Exercise details »
Lines where the string "chaude" appears are to be copied from the entries below.

Saved entries
------------------------------------------------------------
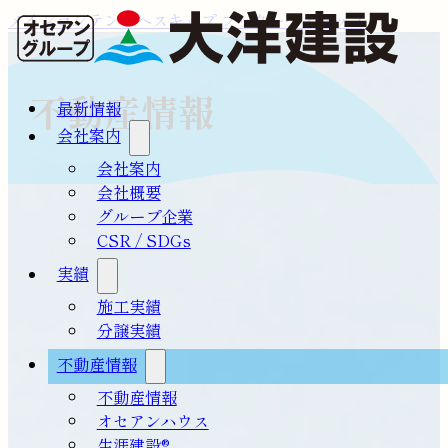
メインコンテンツへスキップ
フッターへスキップ
不動産情報
最新情報
会社案内
会社案内
会社概要
グループ企業
CSR / SDGs
実績
施工実績
分譲実績
不動産情報
不動産情報
オセアンハウス
生涯建設®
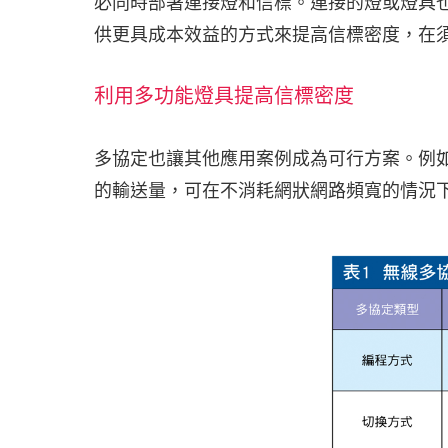
必同時部署連接燈和信標。連接的燈或燈具
供更具成本效益的方式來提高信標密度，在
利用多功能燈具提高信標密度
多協定也讓其他應用案例成為可行方案。例
的輸送量，可在不消耗網狀網路頻寬的情況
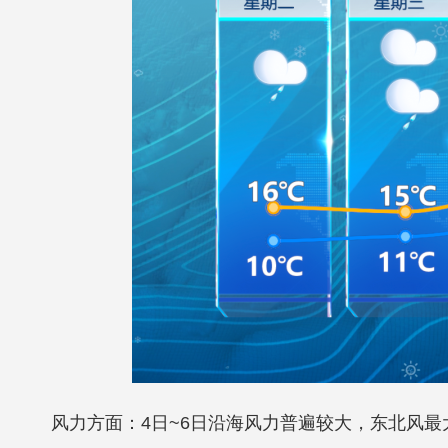
风力方面：4日~6日沿海风力普遍较大，东北风最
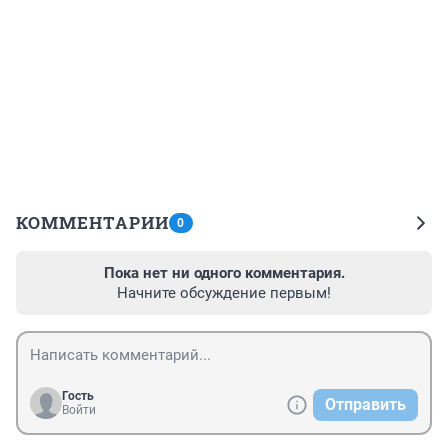
КОММЕНТАРИИ
0
Пока нет ни одного комментария.
Начните обсуждение первым!
Гость
Отправить
Войти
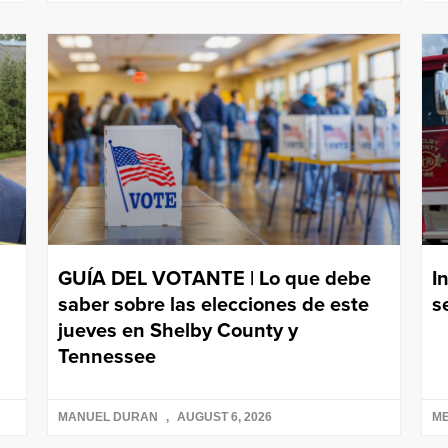
GUÍA DEL VOTANTE | Lo que debe
I
saber sobre las elecciones de este
s
jueves en Shelby County y
Tennessee
MANUEL DURAN
AUGUST 6, 2026
ME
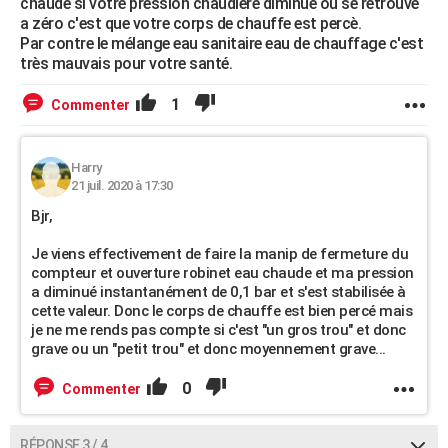
chaude si votre pression chaudière diminue ou se retrouve
a zéro c'est que votre corps de chauffe est percè.
Par contre le mélange eau sanitaire eau de chauffage c'est
très mauvais pour votre santé.
1
Commenter
Harry
21 juil. 2020 à 17:30
Bjr,
Je viens effectivement de faire la manip de fermeture du
compteur et ouverture robinet eau chaude et ma pression
a diminué instantanément de 0,1 bar et s'est stabilisée à
cette valeur. Donc le corps de chauffe est bien percé mais
je ne me rends pas compte si c'est "un gros trou" et donc
grave ou un "petit trou" et donc moyennement grave...
0
Commenter
RÉPONSE 3 / 4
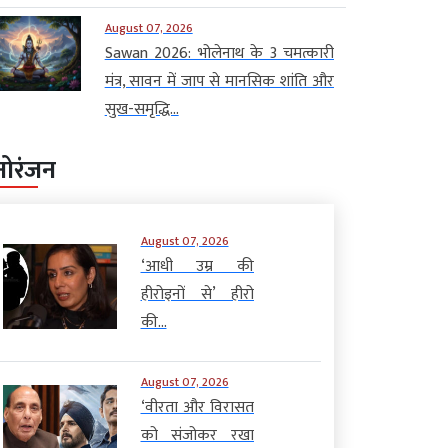
August 07, 2026
Sawan 2026: भोलेनाथ के 3 चमत्कारी
मंत्र, सावन में जाप से मानसिक शांति और
सुख-समृद्धि...
नोरंजन
August 07, 2026
‘आधी उम्र की
हीरोइनों से’ हीरो
की...
August 07, 2026
‘वीरता और विरासत
को संजोकर रखा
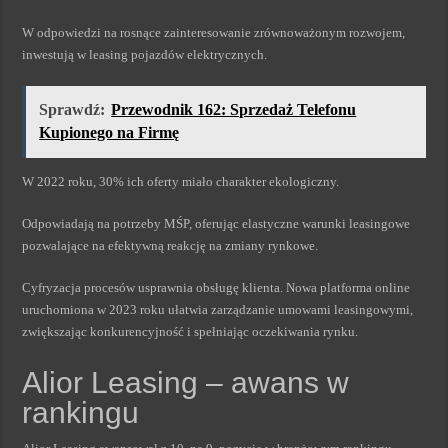
W odpowiedzi na rosnące zainteresowanie zrównoważonym rozwojem,
inwestują w leasing pojazdów elektrycznych.
Sprawdź:
Przewodnik 162: Sprzedaż Telefonu
Kupionego na Firmę
W 2022 roku, 30% ich oferty miało charakter ekologiczny.
Odpowiadają na potrzeby MŚP, oferując elastyczne warunki leasingowe
pozwalające na efektywną reakcję na zmiany rynkowe.
Cyfryzacja procesów usprawnia obsługę klienta. Nowa platforma online
uruchomiona w 2023 roku ułatwia zarządzanie umowami leasingowymi,
zwiększając konkurencyjność i spełniając oczekiwania rynku.
Alior Leasing – awans w
rankingu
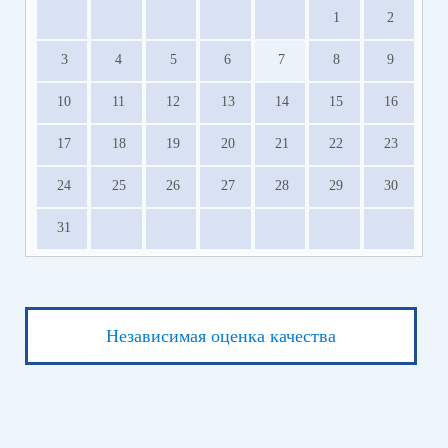
1
2
3
4
5
6
7
8
9
10
11
12
13
14
15
16
17
18
19
20
21
22
23
24
25
26
27
28
29
30
31
Независимая оценка качества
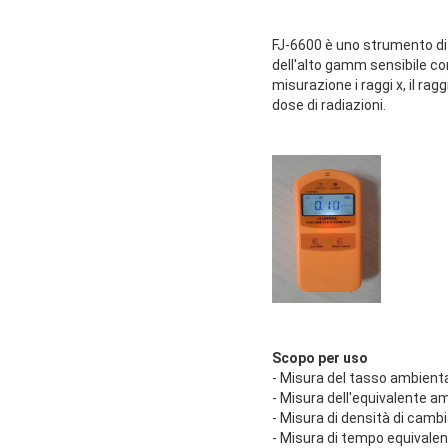
FJ-6600 è uno strumento di m
dell'alto gamm sensibile co
misurazione i raggi x, il r
dose di radiazioni.
Scopo per uso
- Misura del tasso ambienta
- Misura dell'equivalente a
- Misura di densità di camb
- Misura di tempo equivale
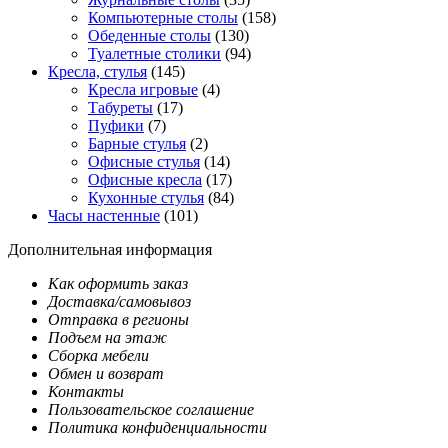
Компьютерные столы
(158)
Обеденные столы
(130)
Туалетные столики
(94)
Кресла, стулья
(145)
Кресла игровые
(4)
Табуреты
(17)
Пуфики
(7)
Барные стулья
(2)
Офисные стулья
(14)
Офисные кресла
(17)
Кухонные стулья
(84)
Часы настенные
(101)
Дополнительная информация
Как оформить заказ
Доставка/самовывоз
Отправка в регионы
Подъем на этаж
Сборка мебели
Обмен и возврат
Контакты
Пользовательское соглашение
Политика конфиденциальности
------------------------------------------------------------
Answer to the problem »
chaude si votre pression chaudière diminue ou se retrouve
compteur et ouverture robinet eau chaude et ma pression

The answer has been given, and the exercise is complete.